POZZO ANDREA (1642-1709)
L'architecte
Il est difficile de séparer chez Pozzo le peintre de l'architecte. Son œuvre d'architecte est fort bien connue, grâce à son traité de perspective publié à Rome en 1693 et 1700 (Perspectiva pictorum et architectorum), dans lequel il a reproduit ses principales créations. Sa formation d'architecte est encore plus obscure que sa formation de peintre. C'est d'ailleurs en tant que peintre décorateur qu'il fut chargé de dessiner ces architectures provisoires qui servaient lors de certaines fêtes religieuses. Il y montra tant de talent qu'on lui demanda ensuite d'établir des projets d'édifices religieux, le plus souvent pour l'ordre des Jésuites : Montepulciano, Belluno, église San Francesco Saverio à Trente, Ragusa (Dubrovnik), cathédrale de Ljubljana.

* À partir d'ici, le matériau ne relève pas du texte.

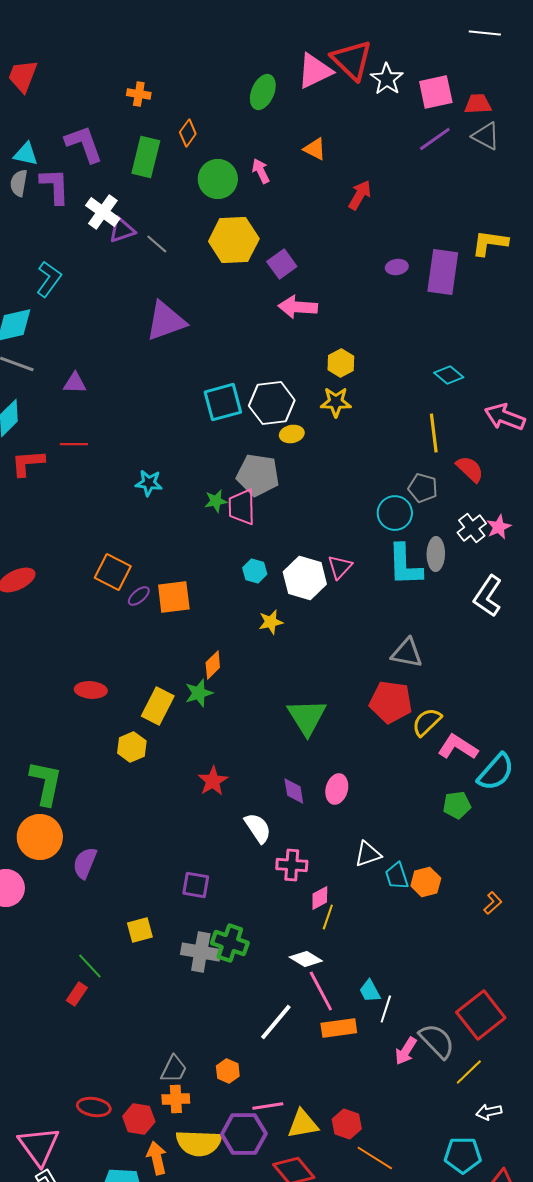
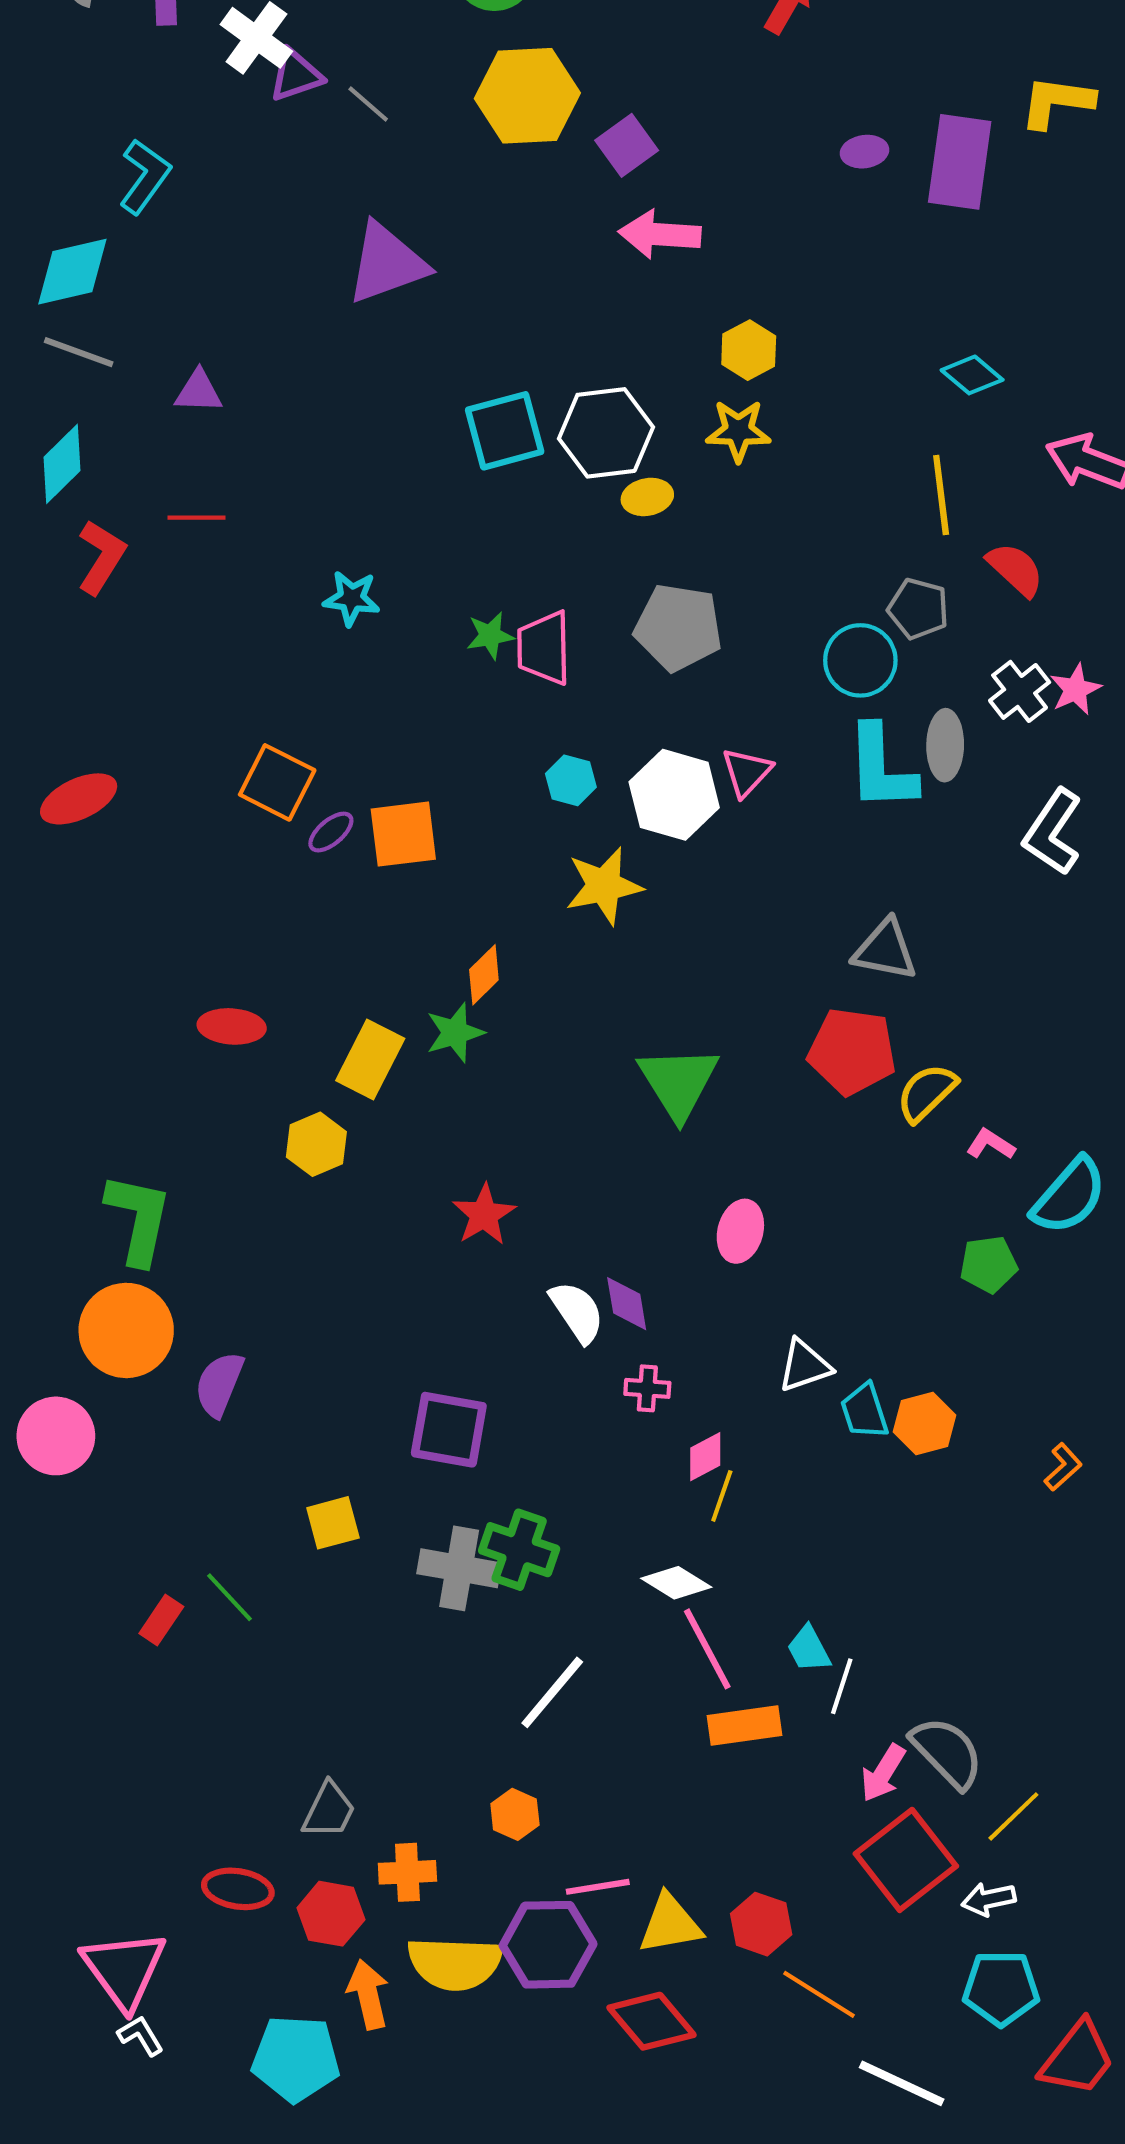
red L-shape: (28, 463) -> (101, 557), turned 126
gray pentagon: (258, 475) -> (678, 627), moved
yellow star: (271, 622) -> (604, 886), size x1.5
pink L-shape: (458, 747) -> (991, 1144), size x0.6
purple diamond: (294, 791) -> (627, 1304), moved
pink cross: (292, 865) -> (647, 1388), size x0.7
purple square: (196, 885) -> (449, 1430), size x1.4
red rectangle: (77, 994) -> (161, 1620), moved
red square: (481, 1015) -> (906, 1860), moved
white line: (276, 1022) -> (552, 1692), moved
gray trapezoid: (174, 1069) -> (329, 1810), moved
white arrow: (489, 1112) -> (989, 1899), moved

Les monuments d'architecture pure encore conservés, comme la cathédrale de Ljubljana, l'église des Servi de Montepulciano, l'église de San Francesco Saverio à Trente, sont des œuvres d'un goût berninesque à dominante horizontale, sans grande originalité. Dans l'église de l'université de Vienne, Pozzo a multiplié les accidents et les ornements, qu'il emploie cependant avec plus de bonheur dans les architectures peintes de ses plafonds ; le volume restreint et la voûte basse de cet édifice contribuent à en faire une des plus pesantes expressions du baroque. Au contraire, l' autel de saint Ignace, dans le croisillon nord du transept de l'église du Gesù, est une des manifestations les plus nobles du baroque romain et une des créations les plus typiques de cette liturgie triomphale, qui célèbre la foi catholique dans un de ses héros. Le père Pozzo a prodigué ici les matières les plus précieuses, argent, bronze doré, lapis-lazuli, marbres de Sicile et de Venise, albâtre d'Orient ; il a incorporé les bas-reliefs antérieurs de l'Albane, dessiné les statues nouvelles et ordonné tous ces éléments en une composition grandiose qui est, à proprement parler, une « gloire ». Le monument avait été mis au concours, le père avait proposé douze projets qui se trouvaient en concurrence avec onze autres. C'est en dessinant des monuments éphémères, des teatri sacri, pour des fêtes religieuses qu'il avait acquis un tel sens de la mise en scène. Son traité de perspective a heureusement conservé le souvenir de ces « machines » destinées à l'adoration du saint sacrement lors des « quarante heures », pendant la semaine sainte, et pour lesquelles on choisissait un thème tiré de la Sainte Écriture ; il en avait déjà dessiné à Milan pour l'église jésuite San Fedele. Le théâtre des « Noces de Cana », fait pour le Gesù de Rome en 1685 (Traité, I, 71), celui qui a pour motif la parole de l'Écriture « Sitientes, venite ad aquas », exécuté également au Gesù en 1695 (Traité, II, 47 et 48), sont parmi les plus belles inventions du baroque.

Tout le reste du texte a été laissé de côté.